[TASK INSTRUCTIONS]: Output the records exactly, and drop each picture.

[INFORMATION SUPPLIED]:
_____

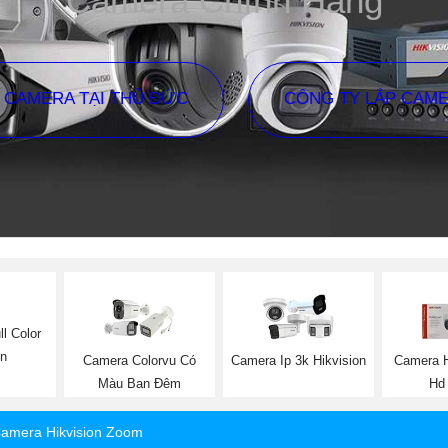
Camera Chính Hãng
P CAMERA TẠI THỦ ĐỨC
CÔNG TY LẮP CAM
l Color
on
Camera Colorvu Có
Camera Ip 3k Hikvision
Camera H
Màu Ban Đêm
Hd
amera Hikvision Zoom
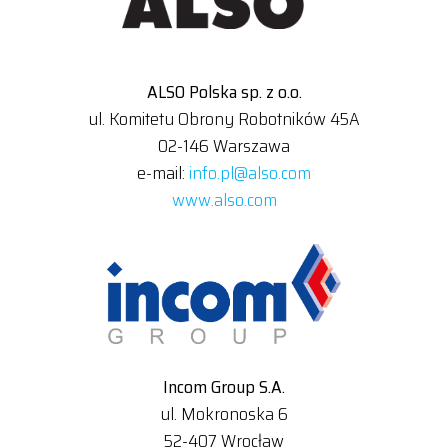
ALSO Polska sp. z o.o.
ul. Komitetu Obrony Robotników 45A
02-146 Warszawa
e-mail:
info.pl@also.com
www.also.com
Incom Group S.A.
ul. Mokronoska 6
52-407 Wrocław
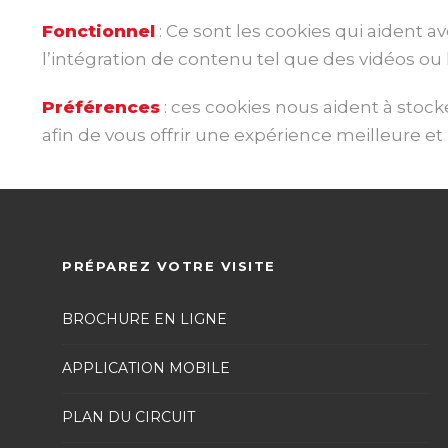
Fonctionnel
: Ce sont les cookies qui aident a
l’intégration de contenu tel que des vidéos o
Préférences
: ces cookies nous aident à stock
afin de vous offrir une expérience meilleure et p
PRÉPAREZ VOTRE VISITE
BROCHURE EN LIGNE
APPLICATION MOBILE
PLAN DU CIRCUIT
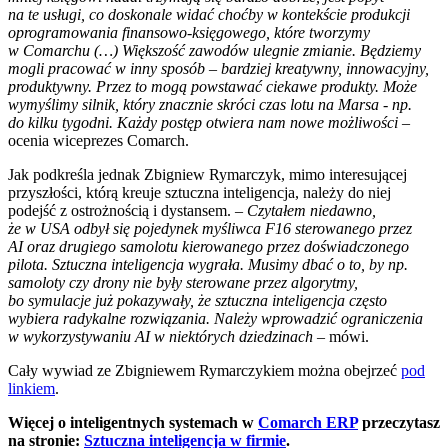
na te usługi, co doskonale widać choćby w kontekście produkcji
oprogramowania finansowo-księgowego, które tworzymy
w Comarchu (…) Większość zawodów ulegnie zmianie. Będziemy
mogli pracować w inny sposób – bardziej kreatywny, innowacyjny,
produktywny. Przez to mogą powstawać ciekawe produkty. Może
wymyślimy silnik, który znacznie skróci czas lotu na Marsa - np.
do kilku tygodni. Każdy postęp otwiera nam nowe możliwości
–
ocenia wiceprezes Comarch.
Jak podkreśla jednak Zbigniew Rymarczyk, mimo interesującej
przyszłości, którą kreuje sztuczna inteligencja, należy do niej
podejść z ostrożnością i dystansem. –
Czytałem niedawno,
że w USA odbył się pojedynek myśliwca F16 sterowanego przez
AI oraz drugiego samolotu kierowanego przez doświadczonego
pilota. Sztuczna inteligencja wygrała. Musimy dbać o to, by np.
samoloty czy drony nie były sterowane przez algorytmy,
bo symulacje już pokazywały, że sztuczna inteligencja często
wybiera radykalne rozwiązania. Należy wprowadzić ograniczenia
w wykorzystywaniu AI w niektórych dziedzinach
– mówi.
Cały wywiad ze Zbigniewem Rymarczykiem można obejrzeć
pod
linkiem
.
Więcej o inteligentnych systemach w
Comarch ERP
przeczytasz
na stronie:
Sztuczna inteligencja w firmie
.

_____

[RESULT OF THIS TASK]:
Camera Chính Hãng
P CAMERA TẠI THỦ ĐỨC
CÔNG TY LẮP CAM
l Color
on
Camera Colorvu Có
Camera Ip 3k Hikvision
Camera H
Màu Ban Đêm
Hd
amera Hikvision Zoom
ALSO Polska sp. z o.o.
ul. Komitetu Obrony Robotników 45A
02-146 Warszawa
e-mail:
info.pl@also.com
www.also.com
Incom Group S.A.
ul. Mokronoska 6
52-407 Wrocław
Fonctionnel
: Ce sont les cookies qui aident a
l’intégration de contenu tel que des vidéos o
Préférences
: ces cookies nous aident à stock
afin de vous offrir une expérience meilleure et p
PRÉPAREZ VOTRE VISITE
BROCHURE EN LIGNE
APPLICATION MOBILE
PLAN DU CIRCUIT
na te usługi, co doskonale widać choćby w kontekście produkcji
oprogramowania finansowo-księgowego, które tworzymy
w Comarchu (…) Większość zawodów ulegnie zmianie. Będziemy
mogli pracować w inny sposób – bardziej kreatywny, innowacyjny,
produktywny. Przez to mogą powstawać ciekawe produkty. Może
wymyślimy silnik, który znacznie skróci czas lotu na Marsa - np.
do kilku tygodni. Każdy postęp otwiera nam nowe możliwości
–
ocenia wiceprezes Comarch.
Jak podkreśla jednak Zbigniew Rymarczyk, mimo interesującej
przyszłości, którą kreuje sztuczna inteligencja, należy do niej
podejść z ostrożnością i dystansem. –
Czytałem niedawno,
że w USA odbył się pojedynek myśliwca F16 sterowanego przez
AI oraz drugiego samolotu kierowanego przez doświadczonego
pilota. Sztuczna inteligencja wygrała. Musimy dbać o to, by np.
samoloty czy drony nie były sterowane przez algorytmy,
bo symulacje już pokazywały, że sztuczna inteligencja często
wybiera radykalne rozwiązania. Należy wprowadzić ograniczenia
w wykorzystywaniu AI w niektórych dziedzinach
– mówi.
Cały wywiad ze Zbigniewem Rymarczykiem można obejrzeć
pod
linkiem
.
Więcej o inteligentnych systemach w
Comarch ERP
przeczytasz
na stronie:
Sztuczna inteligencja w firmie
.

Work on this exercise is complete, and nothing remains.